After going through the process of teaching myself python and watching others stumble through the process, it seemed prudent to assemble a set of resources that I used or wished I knew about as I learned.

Start with Python 2.7

Python 3.x may be the future, but Python 2.7 still has much more comprehensive library support.  Spend your time learning the Python rather than tackling problems with incompatible libraries and start with version 2.7.

Get a package manager

Particularly when you are starting with Python, you will frequently find yourself installing, uninstalling and searching for libraries.  By default Python comes with easy_install to help with installing new libraries, but it provides little to no support for finding new packages, or figuring out what you already have installed.

Pip is an excellent, cross-platform replacement that can be used to search for and install new libraries and to keep track of what you already have installed.

Find a good IDE

A good IDE will help smooth out some of the roadblocks you are sure to encounter while learning a new language.  Some of the key features you should look for in an IDE are:

  • A command line
  • A script editor
  • Integrated help
  • A workspace view

Together these features make it very easy to build a script incrementally, exploring and learning as you go without having to jump around between multiple tools.

So far, my favorite IDE for Python is IEP because it has all of the features noted above.

Go through a tutorial

It is always easier to learn a language if you can start with a grounding in the basic commands before tackling harder problems.  I neglected this step and it cost me a lot of time and energy.

Learn basic exploratory commands

There are three commands that are indispensable when learning python:

  • type()
  • dir()
  • help()

Between these functions, you can determine the type of an object, most of the methods you can use on the object and how to use those methods.  Of particular note is that you can pass object.<method> to help to get details for an individual method.

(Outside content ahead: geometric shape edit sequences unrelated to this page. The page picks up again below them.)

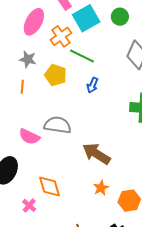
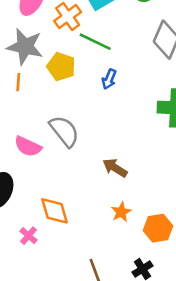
gray star: (28, 59) -> (25, 47), size x1.6
gray semicircle: (58, 125) -> (64, 131), turned 44
brown arrow: (96, 154) -> (115, 168), size x0.7

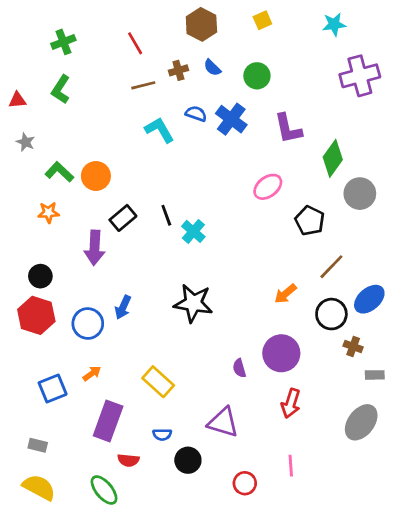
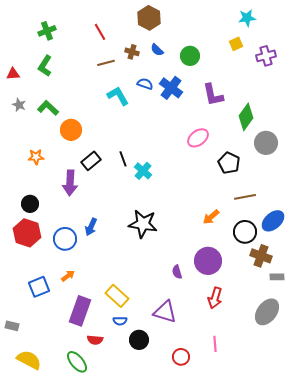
yellow square: (262, 20) -> (236, 44), moved
brown cross: (178, 70) -> (132, 52), turned 32
purple cross: (360, 76) -> (266, 56), size x0.7
green L-shape: (59, 172) -> (48, 108), moved
brown line: (331, 267) -> (245, 197), turned 35
brown cross: (353, 347) -> (261, 256), size x1.5
yellow rectangle: (158, 382) -> (117, 296), moved
gray rectangle: (38, 445) -> (12, 326), moved

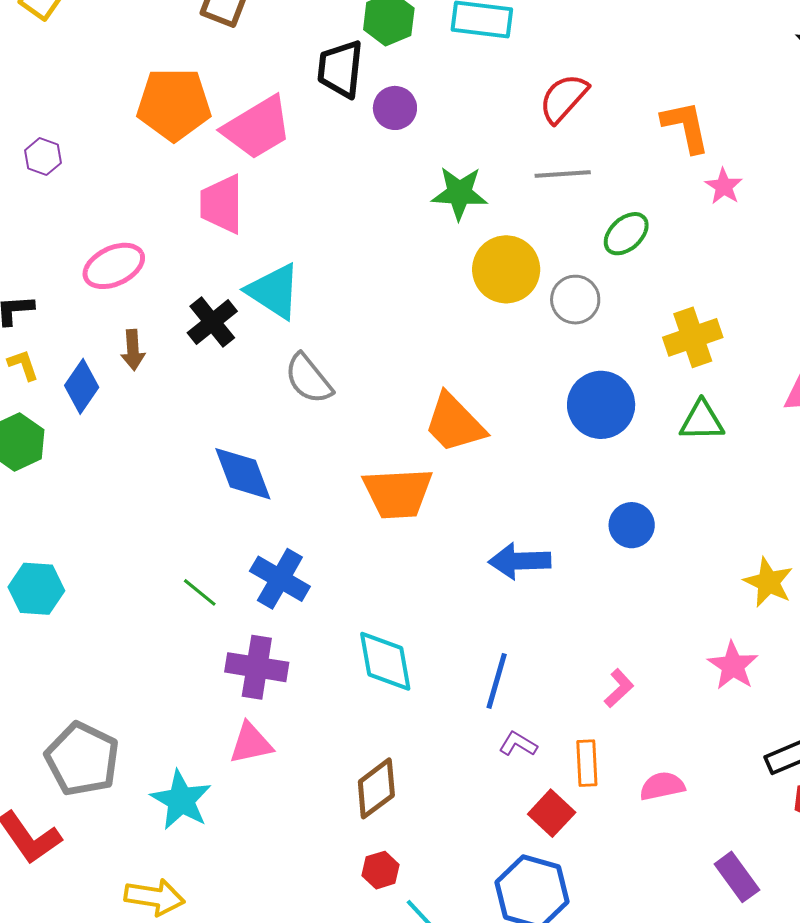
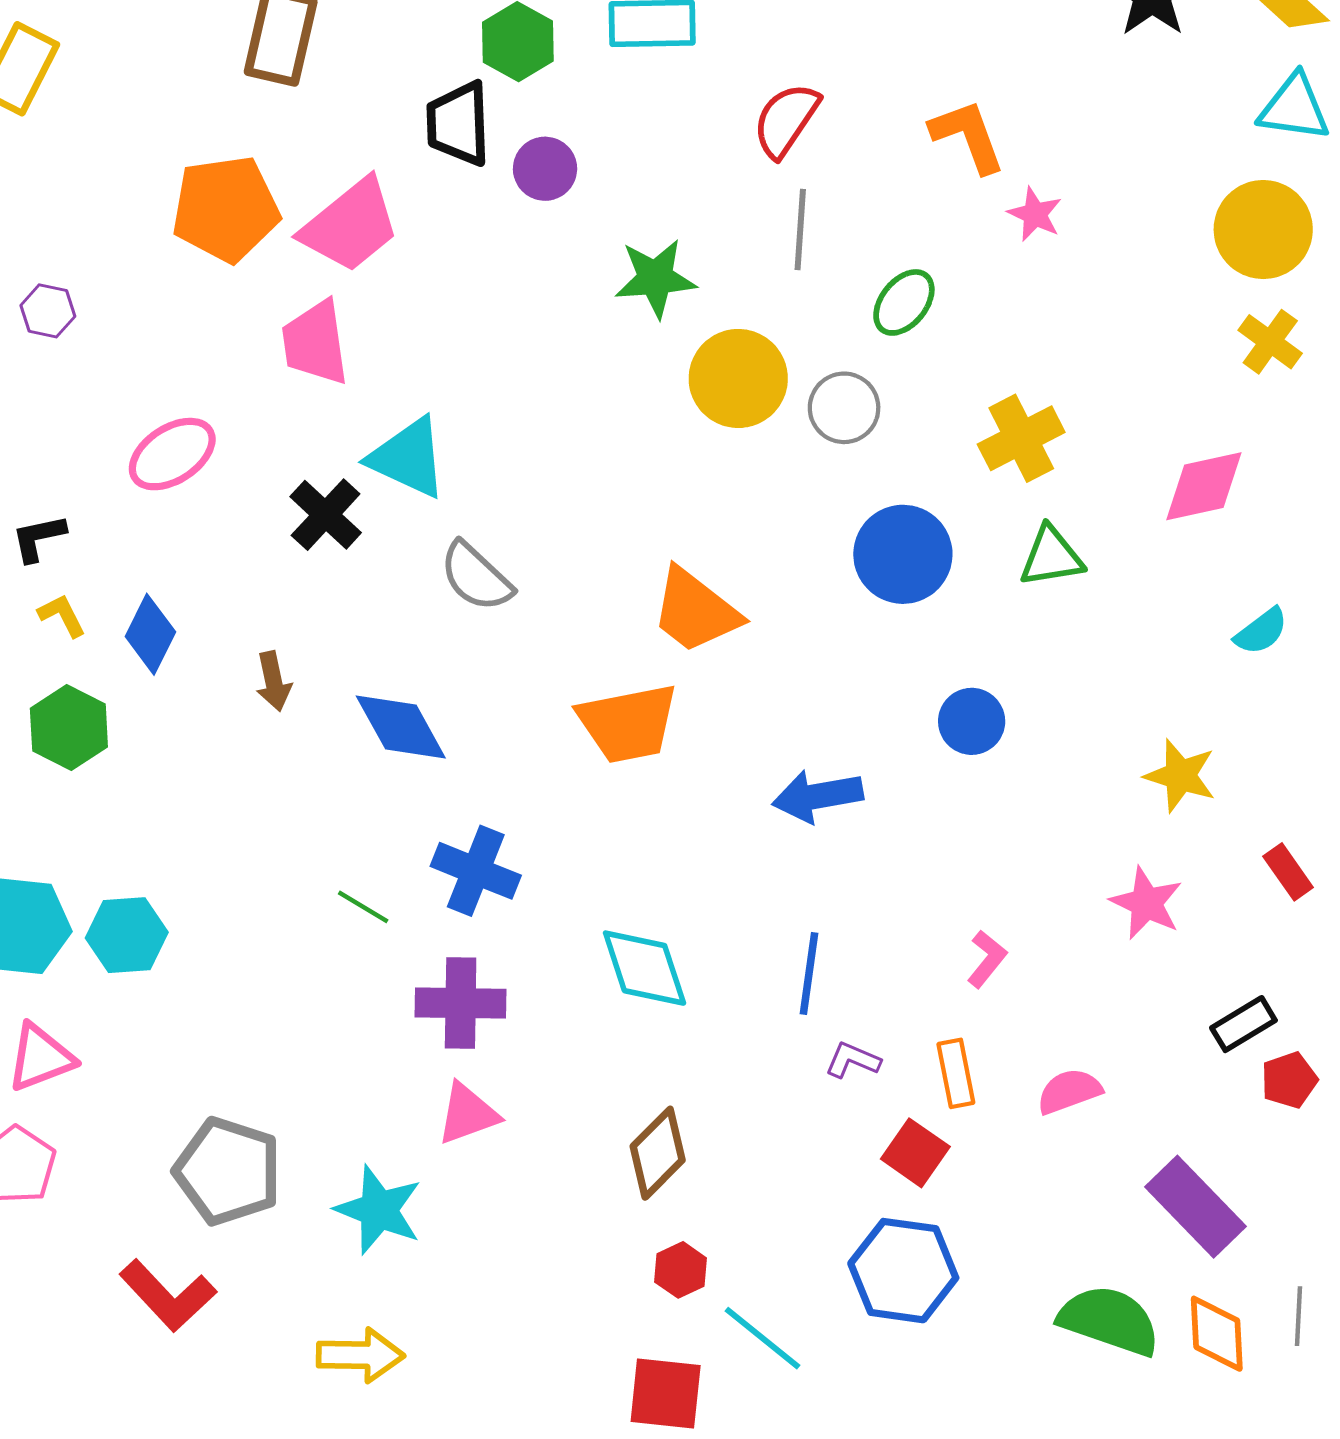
gray line: (563, 174) -> (800, 230), turned -74
brown arrow: (133, 350) -> (273, 681), moved
purple rectangle: (737, 877) -> (1195, 1207), size x1.4

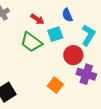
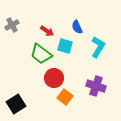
cyan square: (55, 34) -> (65, 46), turned 35
red circle: (73, 55) -> (54, 78), moved

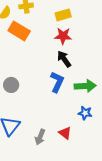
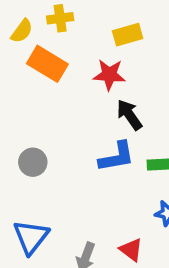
red star: (63, 36) -> (109, 75), moved
blue L-shape: (57, 82) -> (117, 157), turned 55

Remember that Python is supposed to be easy

Whenever you feel that a task is harder than it should be, you are probably right.  Take a step back and think about what you are trying to accomplish.  There probably is a method or library out there that will make your task easy.  Look at the documentation for the object(s) you are working with and/or search for a relevant library.  Even if you cannot find a method or library to solve the problem directly, someone on has probably asked a similar question and gotten a good answer for how to approach the problem.